Page images and extracted text
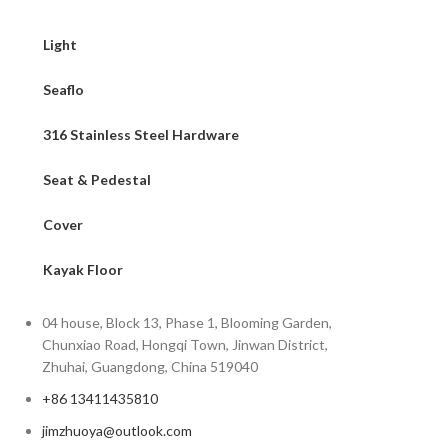
Light
Seaflo
316 Stainless Steel Hardware
Seat & Pedestal
Cover
Kayak Floor
04 house, Block 13, Phase 1, Blooming Garden,
Chunxiao Road, Hongqi Town, Jinwan District,
Zhuhai, Guangdong, China 519040
+86 13411435810
jimzhuoya@outlook.com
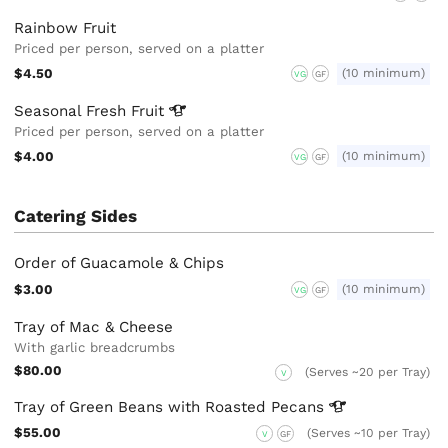
Rainbow Fruit
Priced per person, served on a platter
$4.50
(10 minimum)
VG
GF
Seasonal Fresh
Fruit
Priced per person, served on a platter
$4.00
(10 minimum)
VG
GF
Catering Sides
Order of Guacamole & Chips
$3.00
(10 minimum)
VG
GF
Tray of Mac & Cheese
With garlic breadcrumbs
$80.00
(Serves ~20 per Tray)
V
Tray of Green Beans with Roasted
Pecans
$55.00
(Serves ~10 per Tray)
V
GF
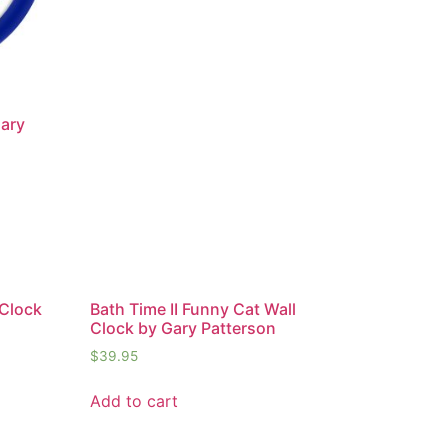
Gary
 Clock
Bath Time II Funny Cat Wall
Clock by Gary Patterson
$
39.95
Add to cart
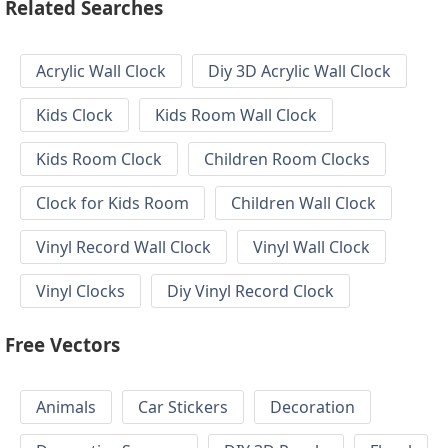
Related Searches
Acrylic Wall Clock
Diy 3D Acrylic Wall Clock
Kids Clock
Kids Room Wall Clock
Kids Room Clock
Children Room Clocks
Clock for Kids Room
Children Wall Clock
Vinyl Record Wall Clock
Vinyl Wall Clock
Vinyl Clocks
Diy Vinyl Record Clock
Free Vectors
Animals
Car Stickers
Decoration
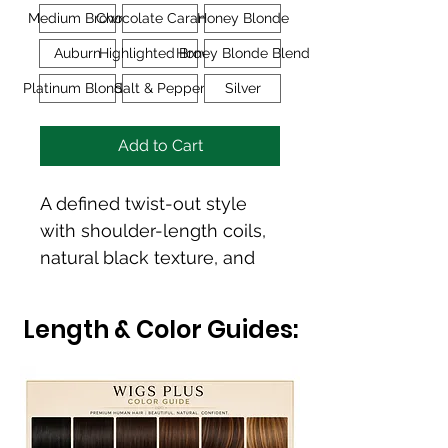
Medium Brown
Chocolate Caramel
Honey Blonde
Auburn
Highlighted Brown
Honey Blonde Blend
Platinum Blonde
Salt & Pepper
Silver
Add to Cart
A defined twist-out style 
with shoulder-length coils, 
natural black texture, and 
modern volume. 
Movement, fullness, and 
Length & Color Guides:
an expressive natural finish.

_Goal of the exercise_
Return each entry exactly as given. Leave the images out.

_Exercise output_
Light
Seaflo
316 Stainless Steel Hardware
Seat & Pedestal
Cover
Kayak Floor
04 house, Block 13, Phase 1, Blooming Garden,
Chunxiao Road, Hongqi Town, Jinwan District,
Zhuhai, Guangdong, China 519040
+86 13411435810
jimzhuoya@outlook.com
Rainbow Fruit
Priced per person, served on a platter
$4.50
(10 minimum)
VG
GF
Seasonal Fresh
Fruit
Priced per person, served on a platter
$4.00
(10 minimum)
VG
GF
Catering Sides
Order of Guacamole & Chips
$3.00
(10 minimum)
VG
GF
Tray of Mac & Cheese
With garlic breadcrumbs
$80.00
(Serves ~20 per Tray)
V
Tray of Green Beans with Roasted
Pecans
$55.00
(Serves ~10 per Tray)
V
GF
Gary
 Clock
Bath Time II Funny Cat Wall
Clock by Gary Patterson
$
39.95
Add to cart
Related Searches
Acrylic Wall Clock
Diy 3D Acrylic Wall Clock
Kids Clock
Kids Room Wall Clock
Kids Room Clock
Children Room Clocks
Clock for Kids Room
Children Wall Clock
Vinyl Record Wall Clock
Vinyl Wall Clock
Vinyl Clocks
Diy Vinyl Record Clock
Free Vectors
Animals
Car Stickers
Decoration
Medium Brown
Chocolate Caramel
Honey Blonde
Auburn
Highlighted Brown
Honey Blonde Blend
Platinum Blonde
Salt & Pepper
Silver
Add to Cart
A defined twist-out style 
with shoulder-length coils, 
natural black texture, and 
modern volume. 
Movement, fullness, and 
Length & Color Guides:
an expressive natural finish.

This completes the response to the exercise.